Maintaining F1 Visa Status
As an F or M student, you will often hear the phrase “maintaining status” because it is very important! Maintaining status means that you are doing everything you are supposed to do to keep your records up-to-date in our SEVIS database.
While studying in the United States, it is important to maintain your F or M student status. Your visa says that you are coming to the United States to study. You should not consider any action that detracts from that purpose.
- Enter the United States no more than 30 days before your program of study begins.
- Immediately contact your designated school official (DSO) when you enter the United States.
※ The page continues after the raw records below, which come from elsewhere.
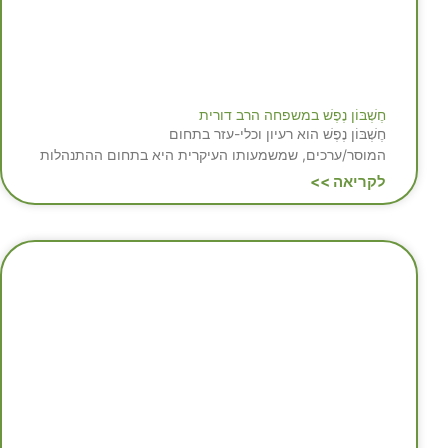
חֶשְׁבּוֹן נֶפֶשׁ במשפחה הרב דורית
חֶשְׁבּוֹן נֶפֶשׁ הוא רעיון וכלי-עזר בתחום
המוסר/ערכים, שמשמעותו העיקרית היא בתחום ההתנהלות
לקריאה >>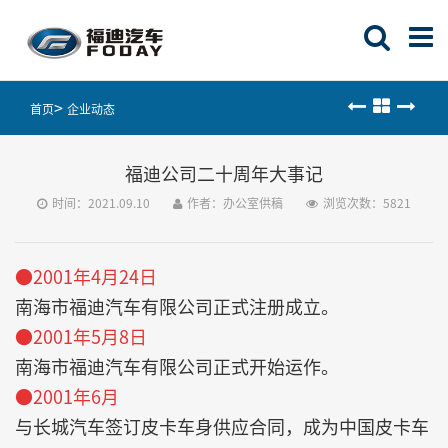
首页
企业动态
福迪公司二十周年大事记
时间：2021.09.10
作者：办公室供稿
浏览次数：
5821
●2001年4月24日
南海市福迪汽车有限公司正式注册成立。
●2001年5月8日
南海市福迪汽车有限公司正式开始运作。
●2001年6月
与长城汽车签订皮卡车身供应合同，成为中国皮卡车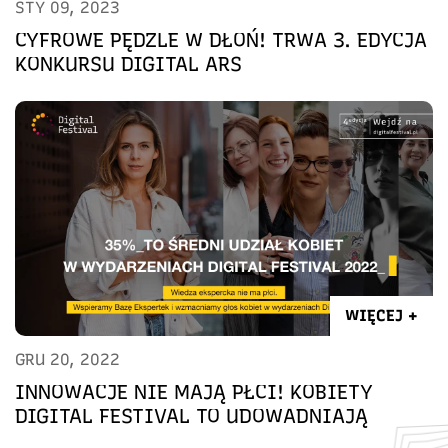
STY 09, 2023
CYFROWE PĘDZLE W DŁOŃ! TRWA 3. EDYCJA
KONKURSU DIGITAL ARS
WIĘCEJ +
GRU 20, 2022
INNOWACJE NIE MAJĄ PŁCI! KOBIETY
DIGITAL FESTIVAL TO UDOWADNIAJĄ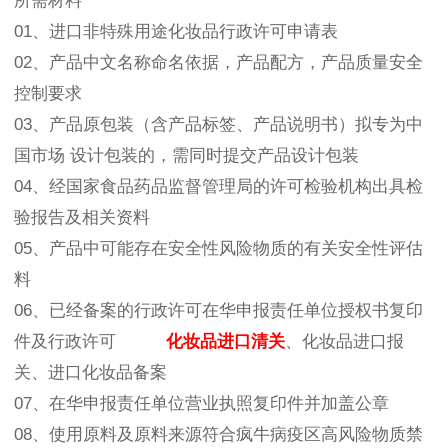
所需材料
01、进口非特殊用途化妆品行政许可申请表
02、产品中文名称命名依据，产品配方，产品质量安全
控制要求
03、产品原包装（含产品标签、产品说明书）拟专为中
国市场 设计包装的，需同时提交产品设计包装
04、经国家食品药品监督管理局的许可检验机构出具检
验报告及相关资料
05、产品中可能存在安全性风险物质的有关安全性评估
料
06、已经备案的行政许可在华申报责任单位授权书复印
件及行政许可
化妆品进口清关
、化妆品进口报
关、进口化妆品备案
07、在华申报责任单位营业执照复印件并加盖公章
08、使用原料及原料来源符合疯牛病疫区高风险物质禁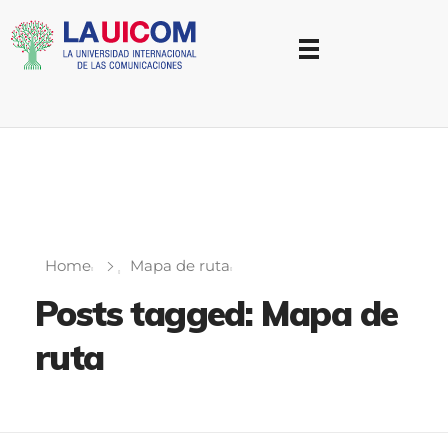
Universidad Internacional de las Comunicaciones
LAUICOM
Home
Mapa de ruta
Posts tagged: Mapa de
ruta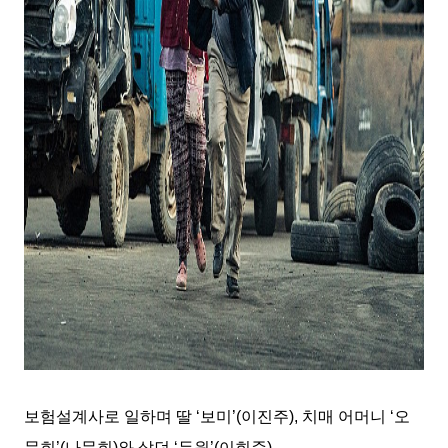
보험설계사로 일하며 딸
‘
보미
’(
이진주
),
치매 어머니
‘
오
문희
’(
나문희
)
와 살던
‘
두원
’(
이희준
).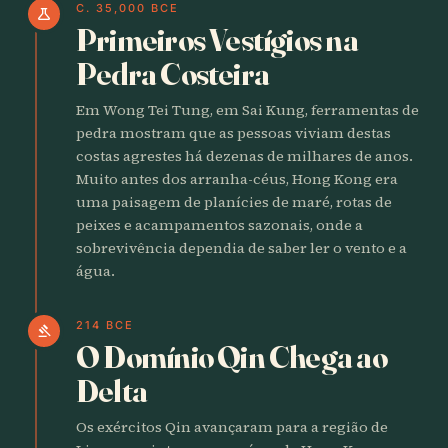
C. 35,000 BCE
science
Primeiros Vestígios na
Pedra Costeira
Em Wong Tei Tung, em Sai Kung, ferramentas de
pedra mostram que as pessoas viviam destas
costas agrestes há dezenas de milhares de anos.
Muito antes dos arranha-céus, Hong Kong era
uma paisagem de planícies de maré, rotas de
peixes e acampamentos sazonais, onde a
sobrevivência dependia de saber ler o vento e a
água.
214 BCE
gavel
O Domínio Qin Chega ao
Delta
Os exércitos Qin avançaram para a região de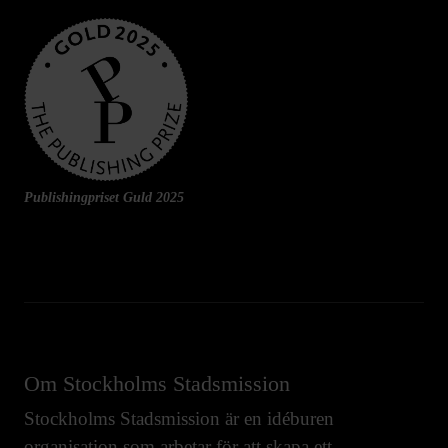
Publishingpriset Guld 2025
Om Stockholms Stadsmission
Stockholms Stadsmission är en idéburen
organisation som arbetar för att skapa ett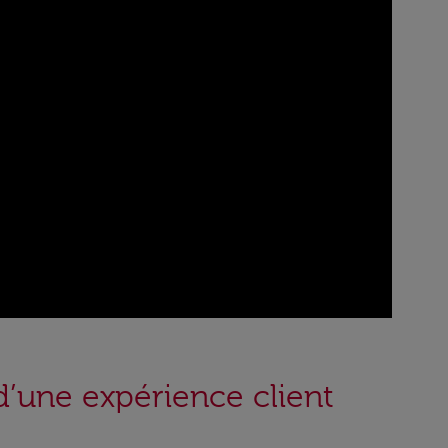
d’une expérience client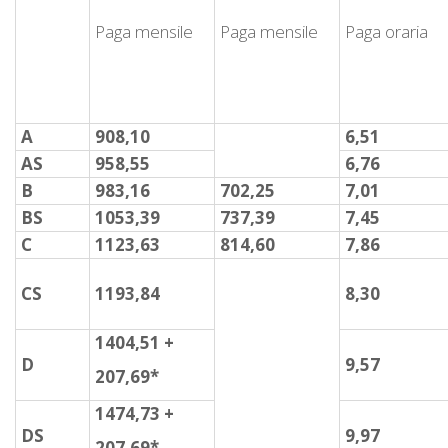
Paga mensile
Paga mensile
Paga oraria
A
908,10
6,51
AS
958,55
6,76
B
983,16
702,25
7,01
BS
1053,39
737,39
7,45
C
1123,63
814,60
7,86
CS
1193,84
8,30
1404,51 +
D
9,57
207,69*
1474,73 +
DS
9,97
207,69*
When you arrive at school, you need to contact your DSO again, no later than the program start date listed on your Form I-20, “Certificate of Eligibility for Nonimmigrant Status”
- Attend and pass all your classes. If school is too difficult, speak with your DSO immediately.
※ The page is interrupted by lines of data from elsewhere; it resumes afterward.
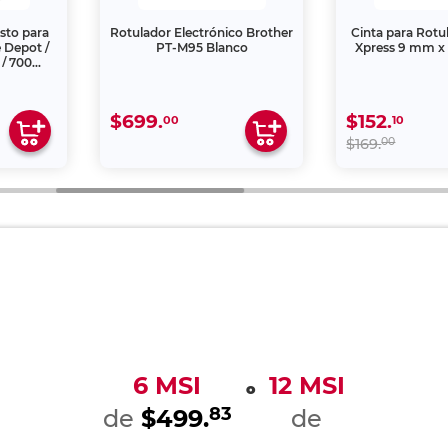
sto para
Rotulador Electrónico Brother
Cinta para Rot
 Depot /
PT-M95 Blanco
Xpress 9 mm x 
 / 700
llo
$699.
$152.
00
10
00
$169.
6 MSI
12 MSI
o
83
de
$499.
de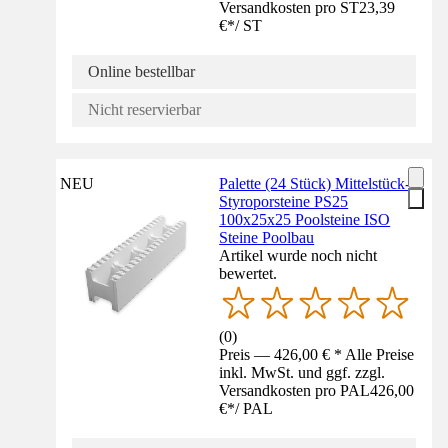
Versandkosten pro ST
23,39
€
*
/
ST
Online bestellbar
Nicht reservierbar
NEU
Palette (24 Stück) Mittelstück-
Styroporsteine PS25
100x25x25 Poolsteine ISO
Steine Poolbau
Artikel wurde noch nicht
bewertet.
(
0
)
Preis — 426,00 € * Alle Preise
inkl. MwSt. und ggf. zzgl.
Versandkosten pro PAL
426,00
€
*
/
PAL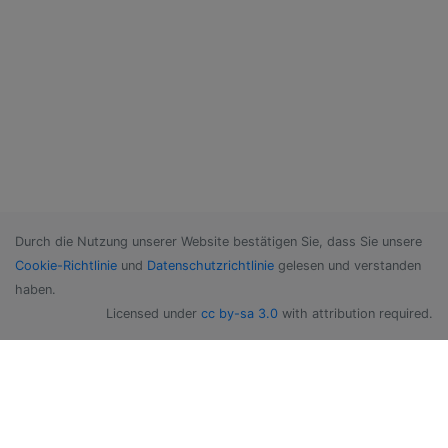
Durch die Nutzung unserer Website bestätigen Sie, dass Sie unsere
Cookie-Richtlinie
und
Datenschutzrichtlinie
gelesen und verstanden
haben.
Licensed under
cc by-sa 3.0
with attribution required.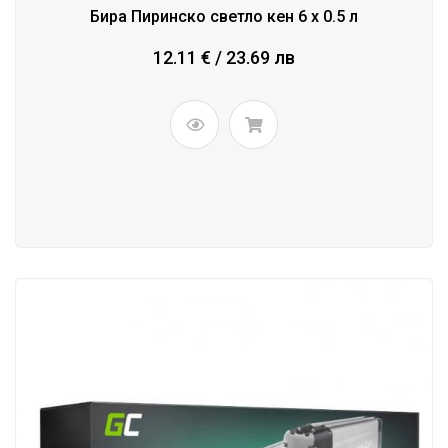
Бира Пиринско светло кен 6 x 0.5 л
12.11 € / 23.69 лв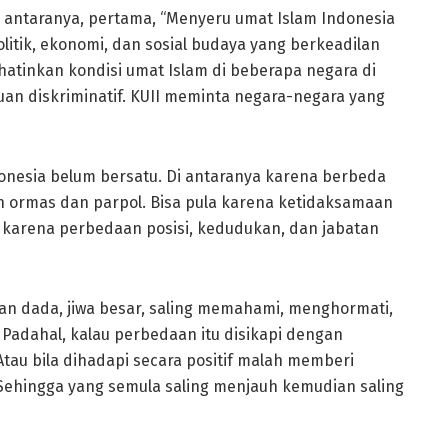
 di antaranya, pertama, “Menyeru umat Islam Indonesia
itik, ekonomi, dan sosial budaya yang berkeadilan
atinkan kondisi umat Islam di beberapa negara di
an diskriminatif. KUII meminta negara-negara yang
nesia belum bersatu. Di antaranya karena berbeda
n ormas dan parpol. Bisa pula karena ketidaksamaan
 karena perbedaan posisi, kedudukan, dan jabatan
an dada, jiwa besar, saling memahami, menghormati,
 Padahal, kalau perbedaan itu disikapi dengan
tau bila dihadapi secara positif malah memberi
 Sehingga yang semula saling menjauh kemudian saling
- If you believe that you will be unable to complete your program by the end date listed on your Form I-20, talk with your DSO about requesting a possible program extension.
- You must take a full course of study each term; if you cannot study full-time, contact your DSO immediately.
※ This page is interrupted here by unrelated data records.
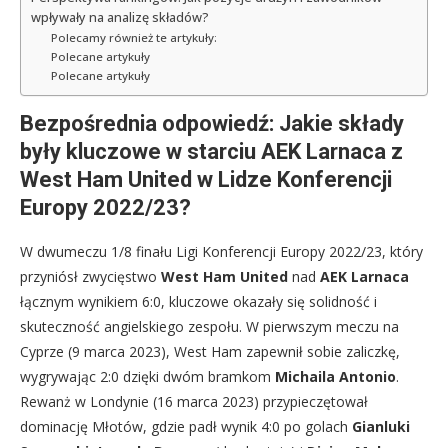
wpływały na analizę składów?
Polecamy również te artykuły:
Polecane artykuły
Polecane artykuły
Bezpośrednia odpowiedź: Jakie składy
były kluczowe w starciu AEK Larnaca z
West Ham United w Lidze Konferencji
Europy 2022/23?
W dwumeczu 1/8 finału Ligi Konferencji Europy 2022/23, który
przyniósł zwycięstwo
West Ham United
nad
AEK Larnaca
łącznym wynikiem 6:0, kluczowe okazały się solidność i
skuteczność angielskiego zespołu. W pierwszym meczu na
Cyprze (9 marca 2023), West Ham zapewnił sobie zaliczkę,
wygrywając 2:0 dzięki dwóm bramkom
Michaila Antonio
.
Rewanż w Londynie (16 marca 2023) przypieczętował
dominację Młotów, gdzie padł wynik 4:0 po golach
Gianluki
- Do not drop a class without speaking first with your DSO.
Curricular practical training (CPT) at either the undergraduate or the graduate level is only available if this employment is an integral part of an established curriculum and if the position directly relates to your major area of study. Your DSO can give you the school’s policy on this option.
Do not work without authorization. An F or M student may work only when authorized.
If you want to work in the United States, talk with your DSO about your options. Your DSO may authorize certain work; other employment may require your DSO’s recommendation and authorization from U.S. Citizenship and Immigration Services (USCIS).
If you choose to work without authorization, you will be forced to leave the United States immediately. You may not be able to re-enter the United States at a later date.
Upon Program Completion
Take action to maintain legal status after completing your program of study.
Once you complete your program of study and any authorized period of practical training, you may wish to learn about doing one of the following:
- Transfer to another school
- Change your education level (e.g. bachelor’s to master’s)
- Apply to change status to another visa status (e.g. H-1B-temporary worker; O-extraordinary ability in science, art or business; P-athlete)
You have 60 days after completion of your program (the program end date on your Form I-20) to leave the United States.
Talk with your DSO first
Your DSO should be the first person you talk with if you have any questions regarding the legal requirements of your stay in the United States.
Your DSO can assist in answering your questions or help you find someone who can help.
Talk with your DSO if you are planning to do any of the following:
- Change your major, program, or degree level
- Change your education level
- Transfer to a new school or take a leave of absence
- Take a break from school
- Travel outside the United States
- Move to a new address
- Request a program extension
Source/For more information, visit Study in the States.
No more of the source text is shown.